Anyways, it has been sitting right next to my door as a reminder to bring it down to the dumpster, but for some reason even with it sitting right in my path I have managed to walk by it at least five times and not do anything with it. So of course now that I was already running late I decided to pick it up and take it to it's grave.... I mean how long will it take me to throw the plant in the dumpster... 2 seconds maybe. WELL that is where I was wrong!!! Because normally it would only take you seconds to throw something in the dumpster, that is only if you don't accidentally THROW YOUR KEYS in the dumpster with the plant.
I should have put my keys in the other "non-throwing the plant in the dumpster hand" but no, I assumed I would have enough dexterity to release the plant and hold on to my keys at the same time. This usually works unless there is a hook on your hanging plant that grabs the key loop right off your finger.
I got on my tiptoes and peered over the edge of the dumpster, they were in there alright... right in a pile of what can only be described as crud. I tried to reach, but the depth of this dumpster was too great for my arm length. I imagined myself bending in head first just far enough to grab them, but the thought of loosing my balance and emerging with Garbage head was just a little too much for me to stomach. So like Mcguyver would naturally do...
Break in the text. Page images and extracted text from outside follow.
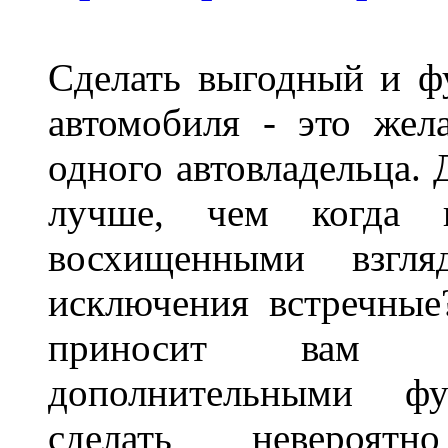
Сделать выгодный и ф
автомобиля - это жел
одного автовладельца. 
лучше, чем когда 
восхищенными взгля
исключения встречные
приносит вам не
дополнительными ф
сделать невероят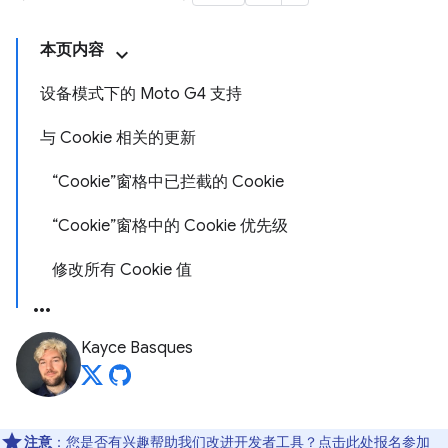
本页内容
设备模式下的 Moto G4 支持
与 Cookie 相关的更新
“Cookie”窗格中已拦截的 Cookie
“Cookie”窗格中的 Cookie 优先级
修改所有 Cookie 值
Kayce Basques
注意
：您是否有兴趣帮助我们改进开发者工具？点击
此处
报名参加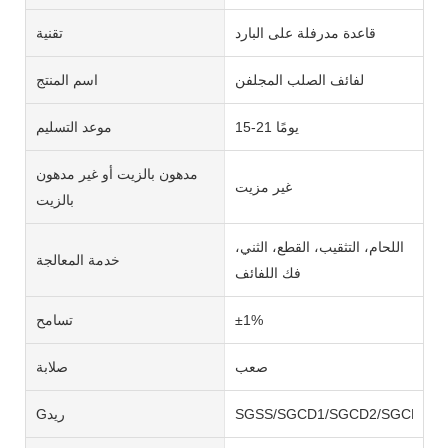
قاعدة مدرفلة على البارد
تقنية
لفائف الصلب المجلفن
اسم المنتج
15-21 يومًا
موعد التسليم
مدهون بالزيت أو غير مدهون
غير مزيت
بالزيت
اللحام، التثقيب، القطع، الثني،
خدمة المعالجة
فك اللفائف
±1%
تسامح
صعب
صلابة
SGSS/SGCD1/SGCD2/SGCD3/SG
Gريد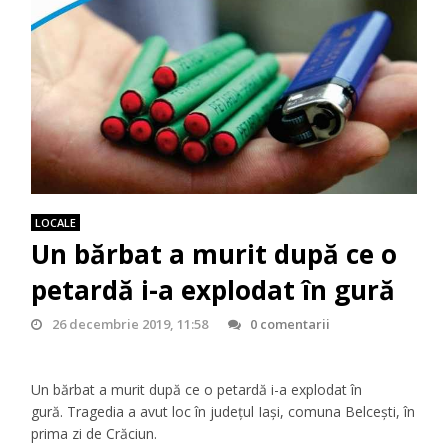
LOCALE
Un bărbat a murit după ce o
petardă i-a explodat în gură
26 decembrie 2019, 11:58
0 comentarii
Un bărbat a murit după ce o petardă i-a explodat în
gură.
Tragedia a avut loc în județul Iași, comuna Belcești, în
prima zi de Crăciun.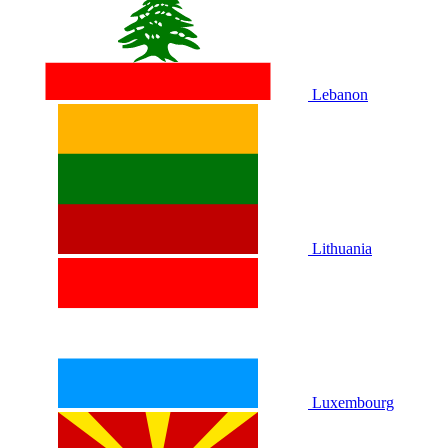
Lebanon
Lithuania
Luxembourg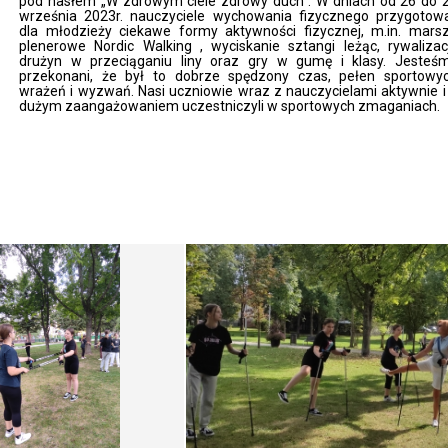
pod hasłem „W zdrowym ciele zdrowy duch”. W dniach od 26 do 
września 2023r. nauczyciele wychowania fizycznego przygotowa
dla młodzieży ciekawe formy aktywności fizycznej, m.in. mars
plenerowe Nordic Walking , wyciskanie sztangi leżąc, rywalizac
drużyn w przeciąganiu liny oraz gry w gumę i klasy. Jesteś
przekonani, że był to dobrze spędzony czas, pełen sportowy
wrażeń i wyzwań. Nasi uczniowie wraz z nauczycielami aktywnie i
dużym zaangażowaniem uczestniczyli w sportowych zmaganiach.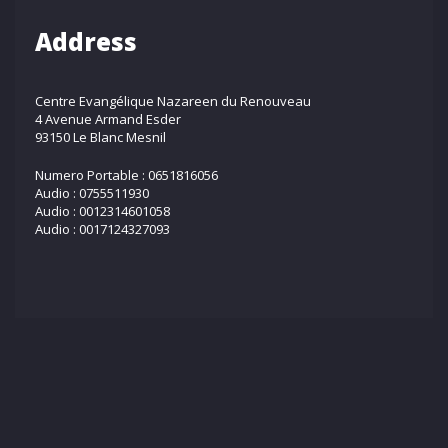
Address
Centre Evangélique Nazareen du Renouveau
4 Avenue Armand Esder
93150 Le Blanc Mesnil
Numero Portable : 0651816056
Audio : 0755511930
Audio : 0012314601058
Audio : 0017124327093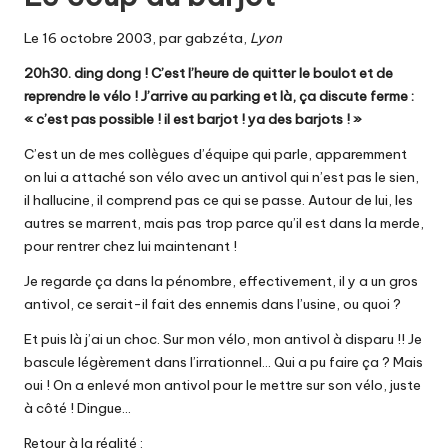
Le 16 octobre 2003, par gabzéta,
Lyon
20h30. ding dong ! C’est l’heure de quitter le boulot et de
reprendre le vélo ! J’arrive au parking et là, ça discute ferme :
« c’est pas possible ! il est barjot ! ya des barjots ! »
C’est un de mes collègues d’équipe qui parle, apparemment
on lui a attaché son vélo avec un antivol qui n’est pas le sien,
il hallucine, il comprend pas ce qui se passe. Autour de lui, les
autres se marrent, mais pas trop parce qu’il est dans la merde,
pour rentrer chez lui maintenant !
Je regarde ça dans la pénombre, effectivement, il y a un gros
antivol, ce serait-il fait des ennemis dans l’usine, ou quoi ?
Et puis là j’ai un choc. Sur mon vélo, mon antivol à disparu !! Je
bascule légèrement dans l’irrationnel… Qui a pu faire ça ? Mais
oui ! On a enlevé mon antivol pour le mettre sur son vélo, juste
à côté ! Dingue…
Retour à la réalité :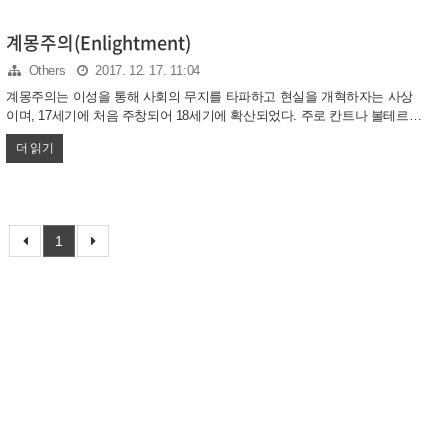
있다.
계몽주의(Enlightment)
Others
2017. 12. 17. 11:04
계몽주의는 이성을 통해 사회의 무지를 타파하고 현실을 개혁하자는 사상
이며, 17세기에 처음 주창되어 18세기에 확산되었다. 주로 칸트나 볼테르,
몽테스키외에서부터 그 단초를 찾으나 로크에게까지 거슬러올라가기도 한
더 읽기
다. 한편 현대에 이르러서도 계몽주의는 무신론을 비롯한 자유사상의 모습
으로 끊임없이 영향을 미치고 있다.
1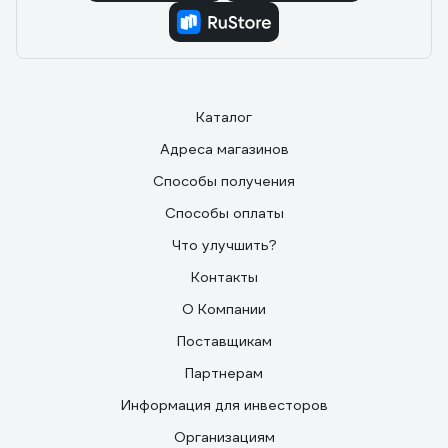
Каталог
Адреса магазинов
Способы получения
Способы оплаты
Что улучшить?
Контакты
О Компании
Поставщикам
Партнерам
Информация для инвесторов
Организациям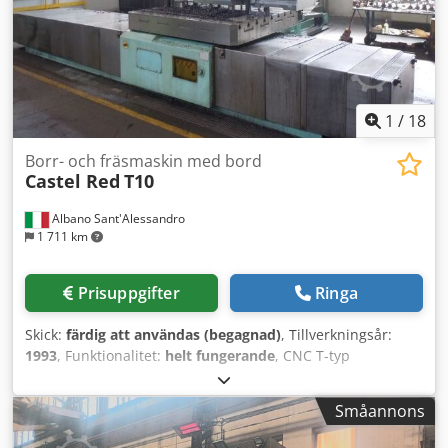
vår webbplats. Visning är möjlig efter överenskommelse. Vi
ser fram emot ert besök. Ditt Markus Hirsch Team Dedeyt
R Anepfx Ai Sowa
1
/
18
Borr- och fräsmaskin med bord
Castel Red
T10
Albano Sant'Alessandro
1 711 km
Prisuppgifter
Ringa
Skick:
färdig att användas (begagnad)
, Tillverkningsår:
1993
, Funktionalitet:
helt fungerande
, CNC T-typ
borrmaskin CASTEL RED X-rörelse: 4000 mm Y-rörelse:
2000 mm Z-rörelse: 700 mm (spindel) W-rörelse: 2500 mm
Småannons
(kolumn) Roterande bord: 1800 x 1600 mm (hydrostatisk)
Bordsindexering: 0,001° Bordets lastkapacitet: 12 ton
I created a device with the hook from the plant (which I could still reach) to try and fish the keys out. Only after a few minutes I became extremely frustrated and realized that I was running later and later by the second.
SO I swallowed my pride and jumped (feet first) into the dumpster grabbed my keys, dusted them off, hopped on my bike and rode like the wind to school. And upon arrival made sure to wash my hands. I want to know who decided to make dumpsters so BLASTED deep!!!! I mean do we really need that much trash just sitting around stewing in the basement of our apartment complex. And I also want to know how I never realized how handsome Mcguyver was... I must have been too little to appreciate his beauty when I was a wee lad.... I mean look at his locks (his hair if you are unfamiliar with the term locks).